The pricing watchdog has forced Wagga council to tighten its belt by forbidding a rate rise by more than 1.5 per cent next year.
The Independent Pricing and Regulatory Tribunal (IPART) weighed up price increases over the past year for goods, materials and labour used by the average council and decided an extra 1.5 per cent should cover it.
Mayor Greg Conkey, who described the rate rise as “very disappointing” said council services like parks and gardens, recreation facilities, roads and childcare could suffer.
“A slim 1.5 per cent increases will make it difficult for this council to maintain services,” Cr Conkey said.
“Councillors will carefully discuss this next week and make some very difficult decisions.
“Some services won’t be affected but unfortunately some are likely to be.”
Cr Conkey said council was already struggling to absorb $3.4 million the state government shifts to council every year.
Wagga homeowners are still bearing the brunt of a rate hike worth $7.75 million over five years to cover one third of the cost of the looming levee bank upgrade.
Flood protection is costing the average homeowner an extra $59 a year, farmers are forking out an extra $90 a year and the average business has to scrounge an extra $425.
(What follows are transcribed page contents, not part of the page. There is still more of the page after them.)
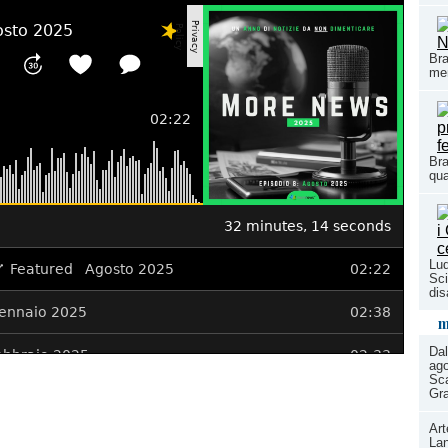
Bra
mem
Bra
qua
Lud
Sci
dis
m
Dal
ago
Sca
Gr
Art
Lan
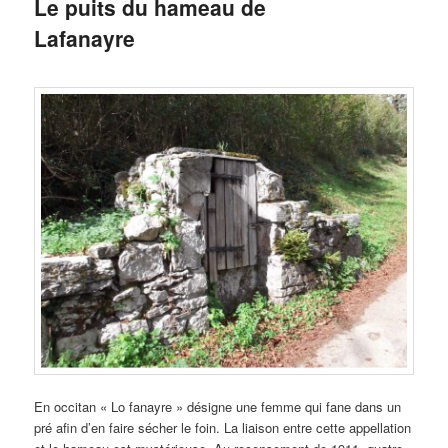
Le puits du hameau de
Lafanayre
En occitan « Lo fanayre » désigne une femme qui fane dans un
pré afin d’en faire sécher le foin. La liaison entre cette appellation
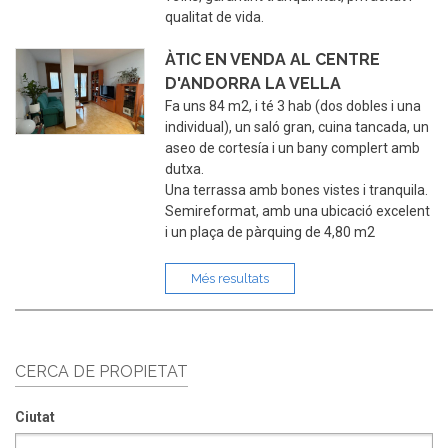
qualitat de vida.
ÀTIC EN VENDA AL CENTRE
D'ANDORRA LA VELLA
Fa uns 84 m2, i té 3 hab (dos dobles i una
individual), un saló gran, cuina tancada, un
aseo de cortesía i un bany complert amb
dutxa.
Una terrassa amb bones vistes i tranquila.
Semireformat, amb una ubicació excelent
i un plaça de pàrquing de 4,80 m2
Més resultats
CERCA DE PROPIETAT
Ciutat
Downside farmer David Meiklejohn said council should be able to keep its costs in line with inflation, which is currently running at 1.3 per cent.
“We already pay too much in rates as it is,” Mr Meiklejohn said.
“The levy over and above regular rates to pay for the levee bank upgrade is money farmers have to find in their small businesses.
“If the CPI (Consumer Price Index) increase doesn't cover increased council expenditure, council should rein its costs.”
A council spokesman has estimated the 1.5 per cent rate rise cap will be costly.
“Early estimates show the rate peg for 2017/18 equates to hundreds of thousands of dollars of lost revenue that will need to be accounted for during the 2017/18 budget planning process,” the spokesman said.